Parish Councils were never envisaged as political bodies. Instead they are run, in the main, by local business, charity and church leaders whom have close links to the local community – and whom are fully aware of its needs. In particular, being free of political bias, parish councillors are able to work with higher tier public bodies to ensure their services are accurately targeted where they are needed – and, because they are parish based, they also have access to grant funding that is not available to borough or county councils. For example, grants from: Awards for All; O2 It’s Your Community Programme; Green Prints Flagships; and the Sport England Small Grants programme.

Notably, Canvey Island’s TC has never applied for such funding – even though the CIIP is apparently committed to island youth facilities and preserving the environment. Perhaps this is because such bodies require detailed plans, which the Town Council appears incapable of producing.

Since its inception, the Town Council has not begun a single project that could be described as new. Not a single penny of the one-million pounds, contributed by islanders and which will have been spent by the TC later this year, has been ploughed back into the community. Instead, those funds have been wasted on maintaining existing island community assets that, until the Town Council decided to take them over, were the responsibility of CPBC and funded through the Council Tax collected from all Castle Point residents.

It is only islanders who will now contribute towards those assets upkeep – and for no corresponding reduction in their Castle Point Council Tax bills. And, because islanders are far fewer than the total number of Castle Point residents, their individual share of such upkeep will be considerably higher.

In other words: the Town Council has done nothing – other than to substantially increase islander taxes in return for no community benefits.

CITC Standing Orders On Contracts

One million-pounds is an awful lot of taxpayers’ money. It is equivalent to £25 for every man, woman and child residing on the island – or several new community centres. But, to whom that money has been paid, at this moment, remains a mystery. Moreover, it appears that the Town Council has not entered into a formal agreement with many of its contractors.

That the vast majority of the Town Council’s budgets have been aimed at building works, site clearance, greenery and environmental furniture (each totalling many thousands of pounds) residents will find it difficult to understand why these amounts have not been subject to formal contractual arrangements.
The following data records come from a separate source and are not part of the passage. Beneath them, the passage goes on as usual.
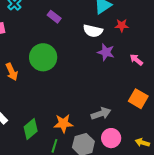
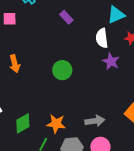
white semicircle: (93, 31) -> (102, 38), turned 60
green circle: (43, 57) -> (62, 70), moved, size x0.7

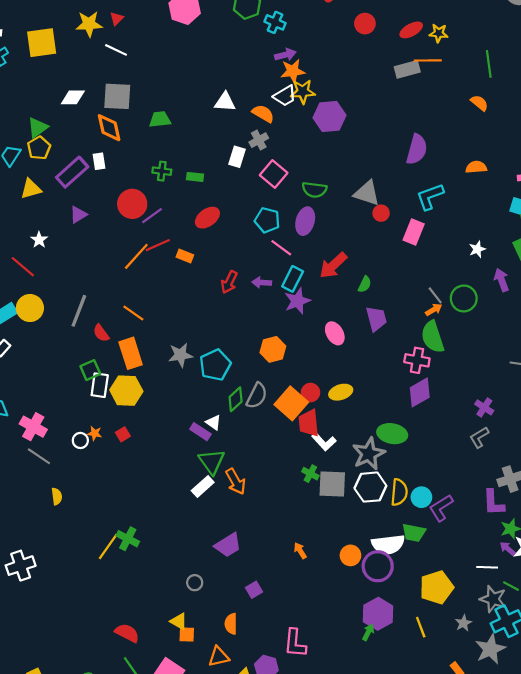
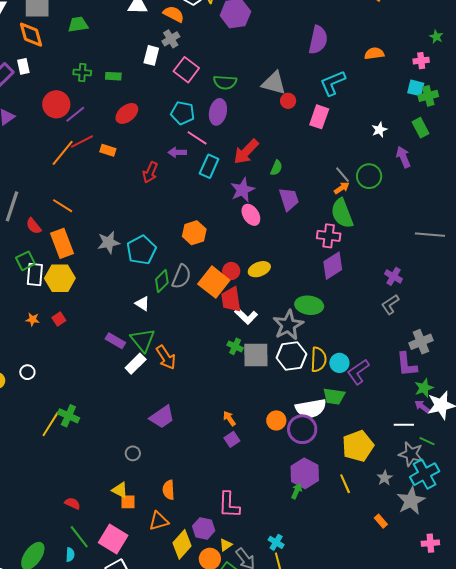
purple arrow: (262, 283) -> (177, 152), moved
purple star: (297, 301) -> (243, 190), moved
purple rectangle: (200, 432) -> (115, 341), moved
white circle: (80, 440) -> (27, 372), moved
purple square: (254, 590) -> (232, 439), moved
red semicircle: (127, 633) -> (72, 503), size x0.7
After all, such contracts are the first concern of any householder embarking on engaging similar services themselves.

Here is part of the email conversation I had with John Burridge, the new Town Council clerk, regarding a Freedom of Information (FOI) request.

  • Me: Please supply a detailed, dated, list of all contracts awarded since the Town Council’s inception, along with each contract’s purpose and full details of the individual contractor.
  • Burridge: Please let me know a minimum price for contracts, as, clearly, it would be disproportionate to provide information on, say, stationery orders.
  • Me: I do not think the commissioner would agree with you there, John. It is, after all, just a detailed Bought Ledger report (and I would be surprised if your stationary were not bought in bulk to ensure maximum discounts). I am not requesting details of the Town Council’s Petty Cash expenditure. Once again, paper is fine – just let me know when you would like me to pick it up.
  • Burridge: Please find attached a list of the contracts that CITC has with suppliers. We do not have any formal contracts with any other bodies or authorities.

Burridge’s list consisted of the following contracts for 2009/10 (I still await previous years’ details):-

  • Guardtec Security, annual maintenance charge: £285.53
  • ING Leasing, photocopier lease: £1,315.96
  • Pinnacle Essex, grounds maintenance: £7,080.40
  • Talk-Talk, phone rental: £113.85

Residents have a clear right to know to whom their money is being given, so, following Burridge’s obfuscation, I submitted a further FOI focusing upon the TC’s Purchase Ledger.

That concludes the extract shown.